Dataset entries:
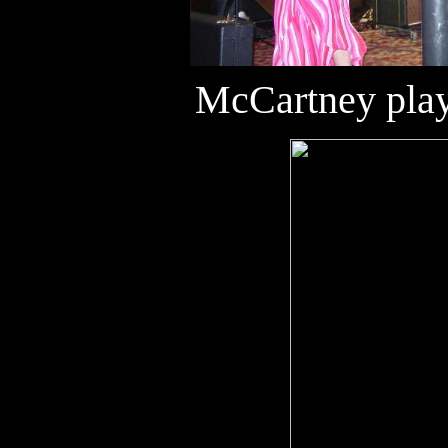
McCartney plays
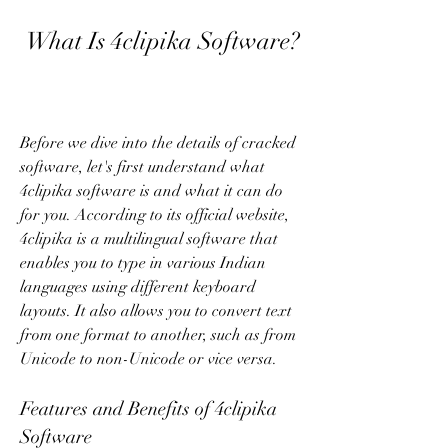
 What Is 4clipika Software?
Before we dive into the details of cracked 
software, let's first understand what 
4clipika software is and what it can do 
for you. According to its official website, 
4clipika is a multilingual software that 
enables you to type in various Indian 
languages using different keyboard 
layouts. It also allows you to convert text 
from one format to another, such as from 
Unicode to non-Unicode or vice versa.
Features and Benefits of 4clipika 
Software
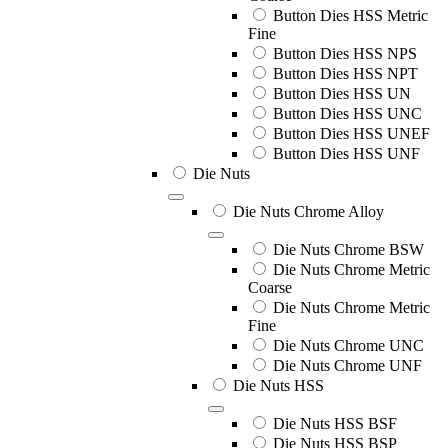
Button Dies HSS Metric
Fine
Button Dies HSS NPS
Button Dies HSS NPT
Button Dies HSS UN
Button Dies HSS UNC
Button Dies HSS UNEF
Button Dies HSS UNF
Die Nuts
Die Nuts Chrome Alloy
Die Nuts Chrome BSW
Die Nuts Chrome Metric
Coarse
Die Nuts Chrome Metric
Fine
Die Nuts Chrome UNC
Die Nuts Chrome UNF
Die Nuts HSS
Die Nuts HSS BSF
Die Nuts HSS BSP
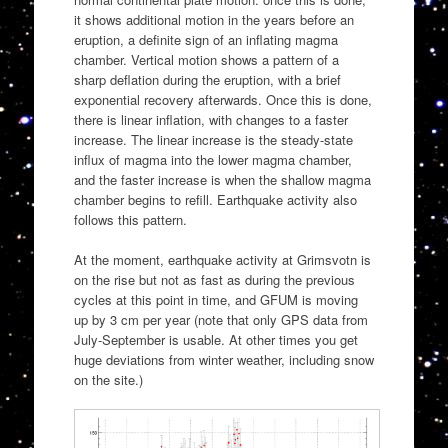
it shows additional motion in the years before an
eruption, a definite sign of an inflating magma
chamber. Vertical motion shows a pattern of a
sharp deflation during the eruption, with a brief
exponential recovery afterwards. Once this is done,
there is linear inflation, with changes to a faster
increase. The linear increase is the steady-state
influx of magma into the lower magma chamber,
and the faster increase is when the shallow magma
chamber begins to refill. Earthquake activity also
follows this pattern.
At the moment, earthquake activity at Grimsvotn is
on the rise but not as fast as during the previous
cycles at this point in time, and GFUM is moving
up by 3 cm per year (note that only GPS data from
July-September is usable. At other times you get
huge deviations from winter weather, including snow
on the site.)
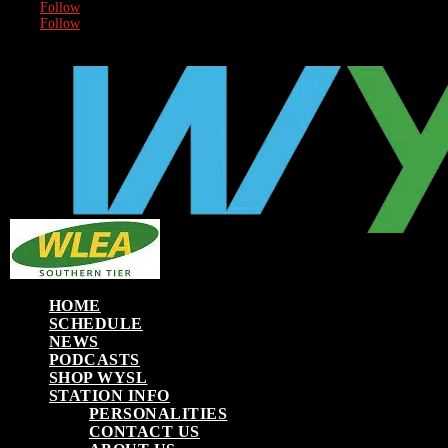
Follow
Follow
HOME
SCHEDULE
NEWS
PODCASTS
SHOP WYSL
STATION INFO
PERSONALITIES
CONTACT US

What you have to do:
Copy the records above exactly, omitting every picture.

Written answer:
McCartney plays
 What Is 4clipika Software?
Before we dive into the details of cracked 
software, let's first understand what 
4clipika software is and what it can do 
for you. According to its official website, 
4clipika is a multilingual software that 
enables you to type in various Indian 
languages using different keyboard 
layouts. It also allows you to convert text 
from one format to another, such as from 
Unicode to non-Unicode or vice versa.
Features and Benefits of 4clipika 
Software
Button Dies HSS Metric
Fine
Button Dies HSS NPS
Button Dies HSS NPT
Button Dies HSS UN
Button Dies HSS UNC
Button Dies HSS UNEF
Button Dies HSS UNF
Die Nuts
Die Nuts Chrome Alloy
Die Nuts Chrome BSW
Die Nuts Chrome Metric
Coarse
Die Nuts Chrome Metric
Fine
Die Nuts Chrome UNC
Die Nuts Chrome UNF
Die Nuts HSS
Die Nuts HSS BSF
Die Nuts HSS BSP
it shows additional motion in the years before an
eruption, a definite sign of an inflating magma
chamber. Vertical motion shows a pattern of a
sharp deflation during the eruption, with a brief
exponential recovery afterwards. Once this is done,
there is linear inflation, with changes to a faster
increase. The linear increase is the steady-state
influx of magma into the lower magma chamber,
and the faster increase is when the shallow magma
chamber begins to refill. Earthquake activity also
follows this pattern.
At the moment, earthquake activity at Grimsvotn is
on the rise but not as fast as during the previous
cycles at this point in time, and GFUM is moving
up by 3 cm per year (note that only GPS data from
July-September is usable. At other times you get
huge deviations from winter weather, including snow
on the site.)
Follow
Follow
HOME
SCHEDULE
NEWS
PODCASTS
SHOP WYSL
STATION INFO
PERSONALITIES
CONTACT US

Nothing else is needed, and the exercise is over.